REFLECTION: The new pharisaism PDF Print E-mail
Sunday, 23 November 2014 14:44

BY FR. ROY CIMAGALA

 

In writing this column, I wish to make the caveat that the topic is meant to clarify matters and to warn us of certain dangers that we may not be aware of. It’s not to condemn anyone or any group, but simply to point out that there are occasions when we think we are doing right when in fact we are doing wrong in the eyes of God.

It’s also meant to figure out how we can identify and avoid these dangers, and what we can do to correct and make up if we have fallen into them.

Pharisaism, as the dictionary puts it, refers to the doctrines and practices of many of the Pharisees during the time of

Christ. They were almost invincibly convinced they were always right, basing that conviction simply on their traditions and their own interpretations of God’s laws.

When Christ finally came, they could not believe he was the Messiah since Christ did not jibe with their expectations as based on their own estimation of things. In fact, they were suspicious of him, always finding fault in him and finally managed to crucify him.

To be sure, not all Pharisees were like that. We can cite the example of Nicodemus who went to see Christ by night to ask for some clarifications and who helped bury Christ’s body. There must have been others like Nicodemus.

And so, we have to refrain from making blanket accusations against all Pharisees. By pharisaism, we simply refer to certain portions of the Pharisees who had the wrong attitude toward Christ and the things of God.

Their error was in the too literal interpretation of the religious and moral laws without due regard to the spirit of the laws. Such interpretation led them unavoidably to fall into hypocrisy, since the reality even of their own lives cannot cope with the very restrictive view of what they considered as right and wrong, good and evil.

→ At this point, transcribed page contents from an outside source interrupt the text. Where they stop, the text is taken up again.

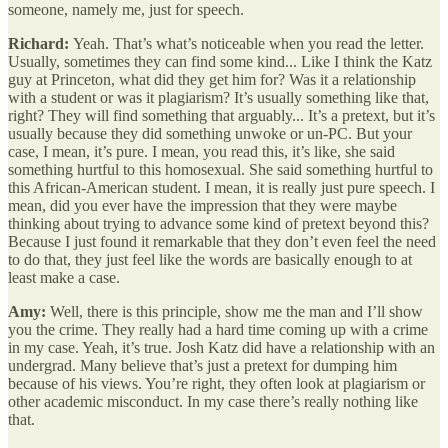
someone, namely me, just for speech.
Richard:
Yeah. That’s what’s noticeable when you read the letter.
Usually, sometimes they can find some kind... Like I think the Katz
guy at Princeton, what did they get him for? Was it a relationship
with a student or was it plagiarism? It’s usually something like that,
right? They will find something that arguably... It’s a pretext, but it’s
usually because they did something unwoke or un-PC. But your
case, I mean, it’s pure. I mean, you read this, it’s like, she said
something hurtful to this homosexual. She said something hurtful to
this African-American student. I mean, it is really just pure speech. I
mean, did you ever have the impression that they were maybe
thinking about trying to advance some kind of pretext beyond this?
Because I just found it remarkable that they don’t even feel the need
to do that, they just feel like the words are basically enough to at
least make a case.
Amy:
Well, there is this principle, show me the man and I’ll show
you the crime. They really had a hard time coming up with a crime
in my case. Yeah, it’s true. Josh Katz did have a relationship with an
undergrad. Many believe that’s just a pretext for dumping him
because of his views. You’re right, they often look at plagiarism or
other academic misconduct. In my case there’s really nothing like
that.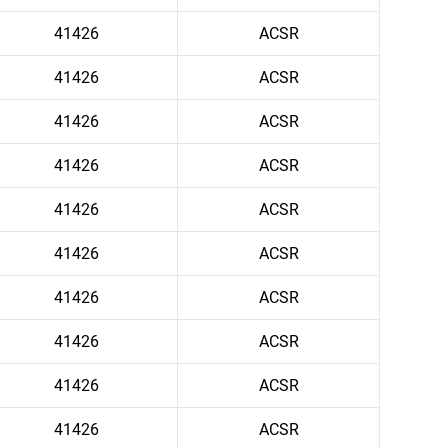
41426
ACSR
41426
ACSR
41426
ACSR
41426
ACSR
41426
ACSR
41426
ACSR
41426
ACSR
41426
ACSR
41426
ACSR
41426
ACSR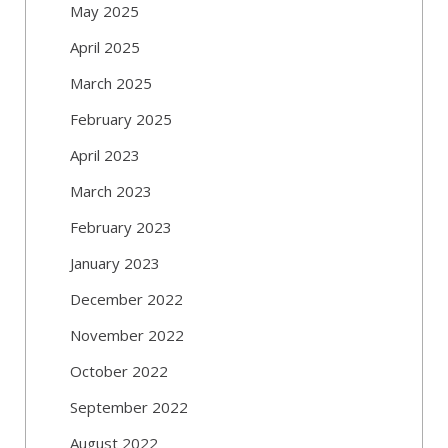
May 2025
April 2025
March 2025
February 2025
April 2023
March 2023
February 2023
January 2023
December 2022
November 2022
October 2022
September 2022
August 2022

In other words, they themselves could not keep up with their own standards, and yet made a show that they were all right. They would hardly admit their own mistakes and sinfulness. Such was the case that at one point Christ told the people that these leading men did not practice what they preached.

In other instances, Christ pointed out the contradictions and inconsistencies between their words and behavior, their observances and the all-too-obvious realities of life, like the question of the Sabbath day observance.

The justice of pharisaism has no room for mercy. Its mind-frame and lifestyle is prone to knee-jerk reactions, rash judgments and reckless, lynching condemnations, that precisely runs counter to the ways of God who is slow to anger and quick to forgive.

Its ways are often hardened along patterns of rigorism, legalism, traditionalism, fundamentalism. They have forms and structures but without the appropriate substance and spirit.

Pharisaism drips with sanctimoniousness and self-righteousness, a funny caricature of authentic holiness. It is an ugly bag of all violations of charity, often disguised as defense of justice and human rights.

It is a collection of false reasons and rationalizations not based on faith, hope and charity. It’s more interested in pursuing one’s self-interest than in a genuine concern for the common good, and much less, in giving glory to God. It thrives in an environment of gossips, rumor-mongering and mob rule.

We have to be most wary of the dangers of pharisaism that can come to us anytime and in very subtle ways. When in our pursuit for truth, justice and beauty, we become judgmental and rigid, less patient, understanding and merciful towards others, we can be sure we are falling into the hands of a new pharisaism.

When in our legitimate pursuit for greater knowledge, power and fame, we do not make the corresponding conversions of heart and are unwilling to suffer for others, this new pharisaism is setting in.

This new pharisaism usually leads one along the paths of conceit and self-satisfaction. It makes one simplistic in his views, ignoring the many legitimate nuances of the situations of people. The worst cut is that it deadens one’s sensitivity to have another conversion.

When progress in any aspect of our life is not accompanied by a growth in humility, openness and tolerance towards those of different views and opinions, when we cannot see our own faults and defects and yet are quick to see those of others, then we have basis to think we are in the grip of this new pharisaism.

But there’s always hope. God’s grace can strike us strongly anytime. We just have to pray!